Jerry Dunn has been known as the Marathon Man since he established a world record in 1993 for running 104 marathons in one year. That was also the year he began his long association with Green Foods Corp. and using its product Green Magma. He said when he began using the product, he was able to stop taking 3,200 mg of Ibuprofen daily to keep down the inflammation from running and was soon the only supplement he was taking. "I've used Green Magma daily since February of 1993 and believe in the product," he said. In fact, Dunn has not been consistently working with the company in an endorsement capacity for the full six years, but has recently come back to doing endorsement work with Green Foods. He was set to appear at the Natural Products Expo in March, and has been wearing Green Magma apparel while being interviewed on various television appearances.

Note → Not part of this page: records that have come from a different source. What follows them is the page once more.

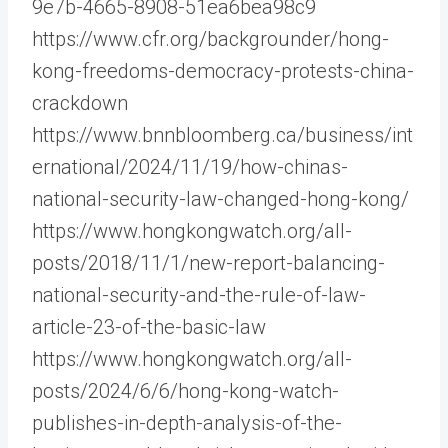
9e7b-4665-8908-51ea6bea98c9
https://www.cfr.org/backgrounder/hong-
kong-freedoms-democracy-protests-china-
crackdown
https://www.bnnbloomberg.ca/business/int
ernational/2024/11/19/how-chinas-
national-security-law-changed-hong-kong/
https://www.hongkongwatch.org/all-
posts/2018/11/1/new-report-balancing-
national-security-and-the-rule-of-law-
article-23-of-the-basic-law
https://www.hongkongwatch.org/all-
posts/2024/6/6/hong-kong-watch-
publishes-in-depth-analysis-of-the-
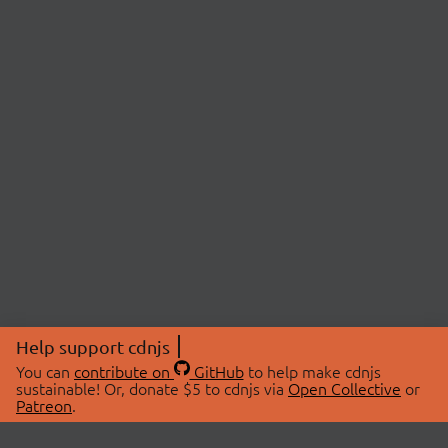
Help support cdnjs
You can
contribute on
GitHub
to help make cdnjs
sustainable! Or, donate $5 to cdnjs via
Open Collective
or
Patreon
.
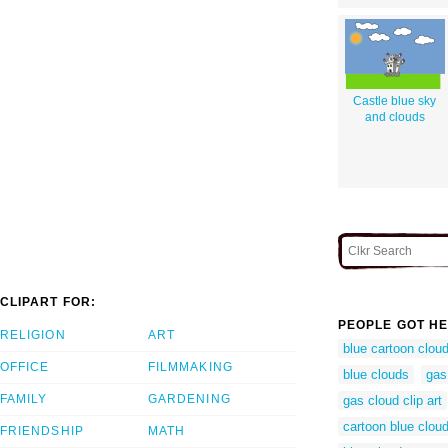
Castle blue sky
and clouds
CLIPART FOR:
PEOPLE GOT HE
RELIGION
ART
blue cartoon clou
OFFICE
FILMMAKING
blue clouds
gas
FAMILY
GARDENING
gas cloud clip art
cartoon blue clou
FRIENDSHIP
MATH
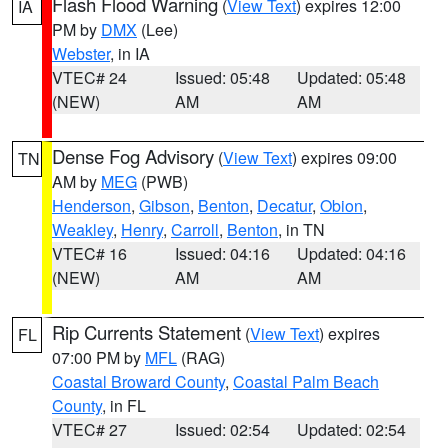
Flash Flood Warning
(
View Text
) expires 12:00
IA
PM by
DMX
(Lee)
Webster
, in IA
VTEC# 24
Issued: 05:48
Updated: 05:48
(NEW)
AM
AM
Dense Fog Advisory
(
View Text
) expires 09:00
TN
AM by
MEG
(PWB)
Henderson
,
Gibson
,
Benton
,
Decatur
,
Obion
,
Weakley
,
Henry
,
Carroll
,
Benton
, in TN
VTEC# 16
Issued: 04:16
Updated: 04:16
(NEW)
AM
AM
Rip Currents Statement
(
View Text
) expires
FL
07:00 PM by
MFL
(RAG)
Coastal Broward County
,
Coastal Palm Beach
County
, in FL
VTEC# 27
Issued: 02:54
Updated: 02:54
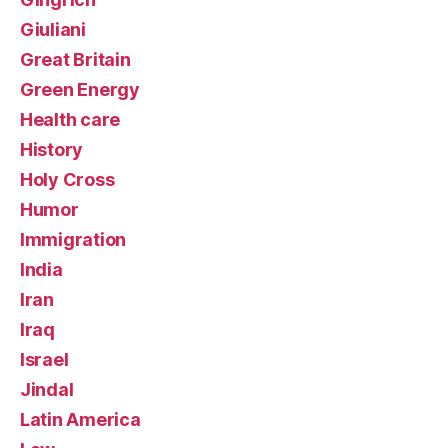
Giuliani
Great Britain
Green Energy
Health care
History
Holy Cross
Humor
Immigration
India
Iran
Iraq
Israel
Jindal
Latin America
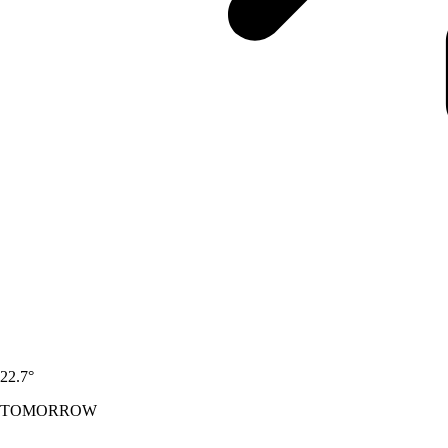
22.7
°
TOMORROW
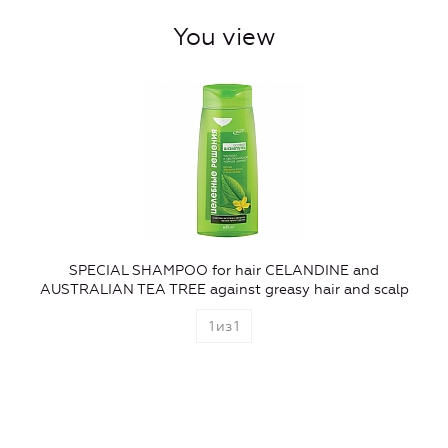
You view
SPECIAL SHAMPOO for hair CELANDINE and
AUSTRALIAN TEA TREE against greasy hair and scalp
1
из
1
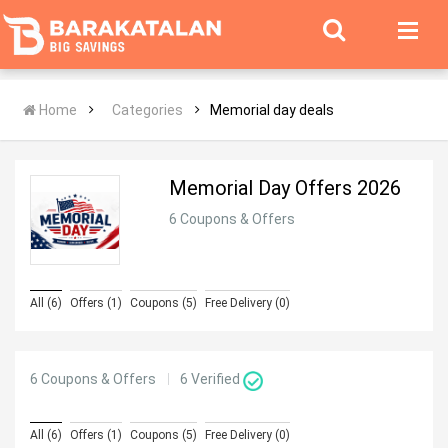
Home
Categories
Memorial day deals
Memorial Day Offers 2026
6 Coupons & Offers
All (6)
Offers (1)
Coupons (5)
Free Delivery (0)
6 Coupons & Offers
6
Verified
All (6)
Offers (1)
Coupons (5)
Free Delivery (0)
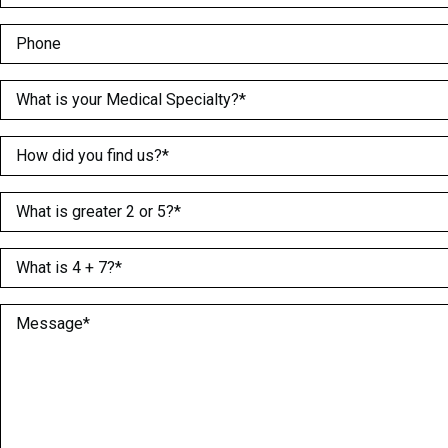
Phone
Medical Specialty
(Required)
How did you find us?
(Required)
What is greater 2 or 5?
(Required)
What is 4 + 7?
(Required)
Message
(Required)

In the past, Dunn did an infomercial for the product and was interviewed on the Today show, which mentioned his taking Green Magma. However, Dunn emphasized that his endorsement is secondary to his personal belief in the product. "The products I endorse I actually use," he said. "I get press and the temptation could be to endorse anything, but I don't." Currently, in addition to his work with Green Foods, he also has endorsement deals with Power Bar and Breathe Right nasal strips.
Ed Viesturs

Everest was a stunningly beautiful IMAX film. It also featured a man on a quest--Ed Viesturs. He's aiming to climb the 14 highest peaks in the world without supplemental oxygen; so far he's topped 10 and is heading off to Nepal this spring to attempt two more. To help in his quest, Viesturs takes dietary supplements. In particular, he's been working with Nature's Way since 1998. "I only endorse things that I use and believe in," he said. "If I can't use it and don't believe in it, then it's really not worth it for me." Viesturs uses Nature's Way's Daily Multivitamin, Ginkgo, Echinacea and Antioxidants. He said his wife also takes supplements, particularly to keep healthy while chasing after their new daughter. Nature's Way also offers sponsorship money to support his climbs. "I can't buy a plane ticket with a box of vitamins," he laughed. In return, Viesturs has done speaking engagements at trade shows and conferences, focusing primarily on his adventures more than the company or products. His explanation for choosing to use dietary supplements is a familiar one: preventive care. "It's not like you take a supplement and see the result the next day. It's a long-term health benefit. For me, when I'm on an expedition and abusing my body and climbing hard, supplements help me perform better and stay healthier."